- Born: Neil Andrew Patrick Carson 15 April 1957 (age 69)
- Education: Emanuel School Coventry University
- Occupation: Businessman
- Years active: 1980–present
- Title: former CEO, Johnson Matthey
- Term: 2004–2014
- Predecessor: Michael Dearden
- Successor: Robert MacLeod
- Board member of: AMEC plc

= Neil Carson (businessman) =

British businessman

Neil Andrew Patrick Carson (born 15 April 1957) is a British businessman, who was the chief executive (CEO) of Johnson Matthey, a British multinational chemicals and precious metals company, from 2004 to 2014.

==Early life==
Carson grew up in south London and attended Emanuel School. He has an engineering degree from Coventry University.

==Career==
Carson joined Johnson Matthey in 1980, and was appointed to the board of in 2002, and promoted to CEO in 2004. Since 2010, Carson has been a non-executive director of AMEC plc.

Carson retired in 2014, and was succeeded as CEO of Johnson Matthey by Robert MacLeod.

Carson is a member of the advisory board for the Cambridge Programme for Sustainability Leadership.

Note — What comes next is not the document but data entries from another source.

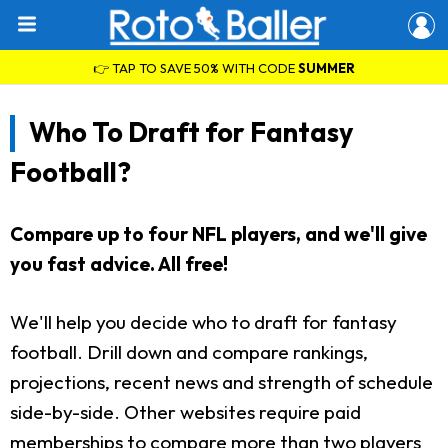
👉 TAP TO SAVE 50% WITH CODE
SUMMER
Who To Draft for Fantasy
Football?
Compare up to four NFL players, and we'll give
you fast advice. All free!
We'll help you decide who to draft for fantasy
football. Drill down and compare rankings,
projections, recent news and strength of schedule
side-by-side. Other websites require paid
memberships to compare more than two players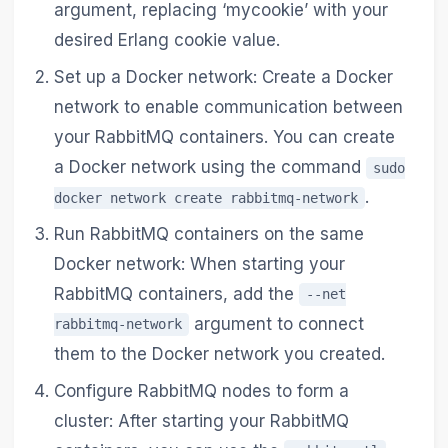
argument, replacing ‘mycookie’ with your
desired Erlang cookie value.
Set up a Docker network: Create a Docker
network to enable communication between
your RabbitMQ containers. You can create
a Docker network using the command
sudo
.
docker network create rabbitmq-network
Run RabbitMQ containers on the same
Docker network: When starting your
RabbitMQ containers, add the
--net
argument to connect
rabbitmq-network
them to the Docker network you created.
Configure RabbitMQ nodes to form a
cluster: After starting your RabbitMQ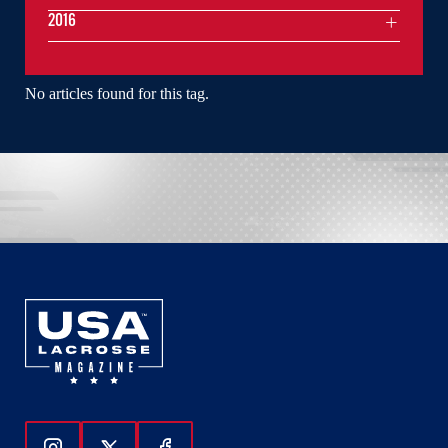
2016
No articles found for this tag.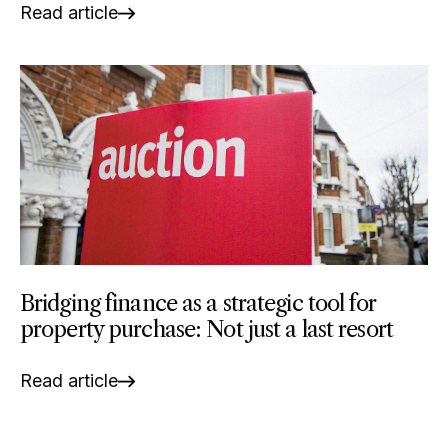
Read article
Bridging finance as a strategic tool for
property purchase: Not just a last resort
Read article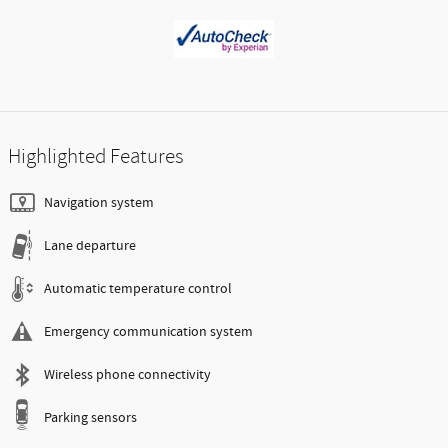
Highlighted Features
Navigation system
Lane departure
Automatic temperature control
Emergency communication system
Wireless phone connectivity
Parking sensors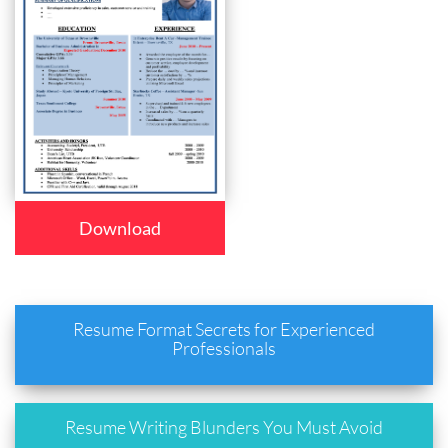
Download
Resume Format Secrets for Experienced
Professionals
Resume Writing Blunders You Must Avoid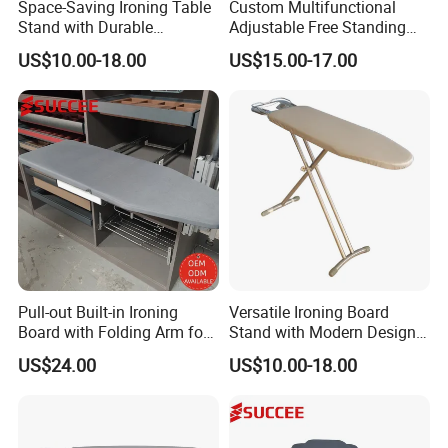
Space-Saving Ironing Table
Custom Multifunctional
Stand with Durable
Adjustable Free Standing
Construction for Everyday
Foldable Wardrobe Iron
US$10.00-18.00
US$15.00-17.00
Use
Board
Pull-out Built-in Ironing
Versatile Ironing Board
Board with Folding Arm for
Stand with Modern Design
Space-Saving Wardrobe
for Efficient Home and
US$24.00
US$10.00-18.00
Cabinet Storage
Travel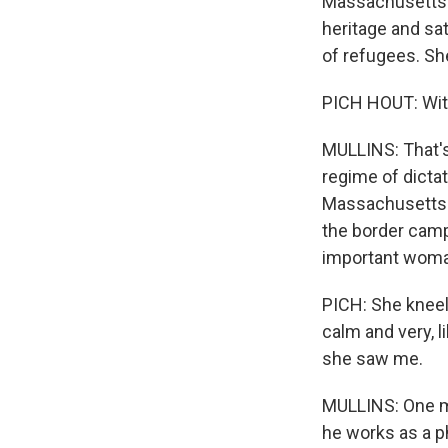
Massachusetts i
heritage and sa
of refugees. Sh
PICH HOUT: Witho
MULLINS: That's
regime of dictat
Massachusetts. 
the border camp
important woma
PICH: She kneel
calm and very, l
she saw me.
MULLINS: One mo
he works as a p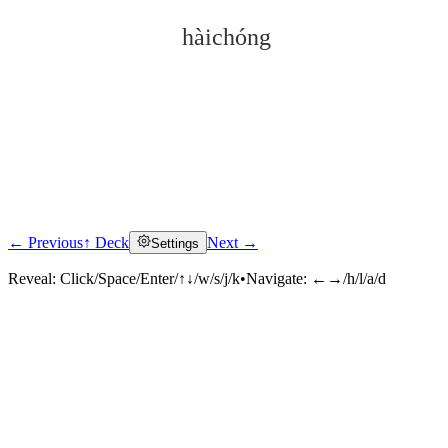
hàichóng
← Previous
↑ Deck
Next →
Settings
Click to reveal
Reveal:
Click/Space/Enter/↑↓/w/s/j/k
•
Navigate:
←→/h/l/a/d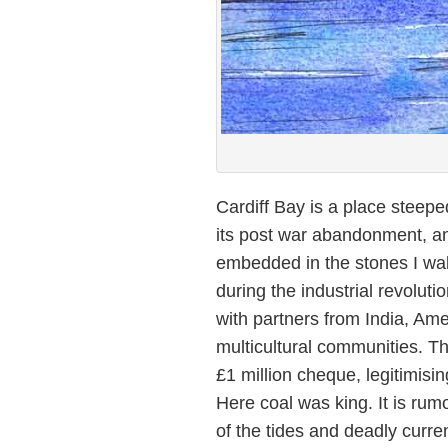
Cardiff Bay is a place steepe
its post war abandonment, and
embedded in the stones I wal
during the industrial revolut
with partners from India, Ame
multicultural communities. Th
£1 million cheque, legitimisin
Here coal was king. It is rum
of the tides and deadly curre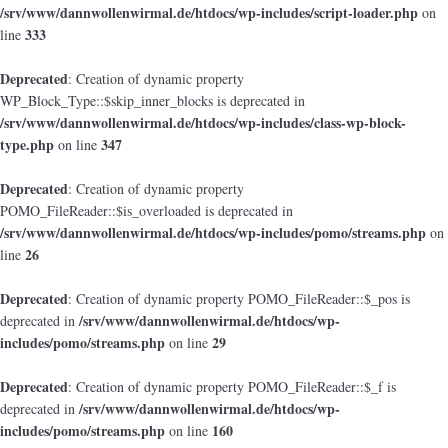
/srv/www/dannwollenwirmal.de/htdocs/wp-includes/script-loader.php
on
333
line
Deprecated
: Creation of dynamic property
WP_Block_Type::$skip_inner_blocks is deprecated in
/srv/www/dannwollenwirmal.de/htdocs/wp-includes/class-wp-block-
type.php
347
on line
Deprecated
: Creation of dynamic property
POMO_FileReader::$is_overloaded is deprecated in
/srv/www/dannwollenwirmal.de/htdocs/wp-includes/pomo/streams.php
on
26
line
Deprecated
: Creation of dynamic property POMO_FileReader::$_pos is
/srv/www/dannwollenwirmal.de/htdocs/wp-
deprecated in
includes/pomo/streams.php
29
on line
Deprecated
: Creation of dynamic property POMO_FileReader::$_f is
/srv/www/dannwollenwirmal.de/htdocs/wp-
deprecated in
includes/pomo/streams.php
160
on line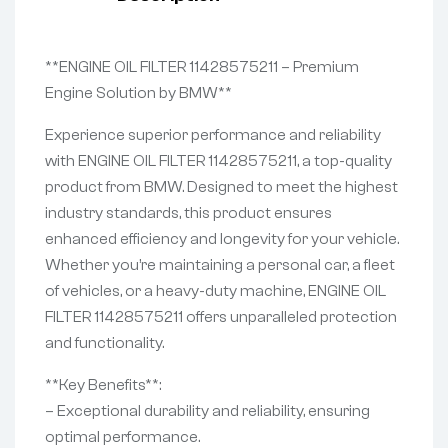
**ENGINE OIL FILTER 11428575211 – Premium
Engine Solution by BMW**
Experience superior performance and reliability
with ENGINE OIL FILTER 11428575211, a top-quality
product from BMW. Designed to meet the highest
industry standards, this product ensures
enhanced efficiency and longevity for your vehicle.
Whether you’re maintaining a personal car, a fleet
of vehicles, or a heavy-duty machine, ENGINE OIL
FILTER 11428575211 offers unparalleled protection
and functionality.
**Key Benefits**:
– Exceptional durability and reliability, ensuring
optimal performance.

Carson has also served as the chairman of UK government's sustainable consumption and production taskforce.

==Honours and awards==
In 2010, he was awarded an honorary doctorate by Anglia Ruskin University.

Carson was appointed Officer of the Order of the British Empire (OBE) in the 2016 Birthday Honours for services to the chemical industry.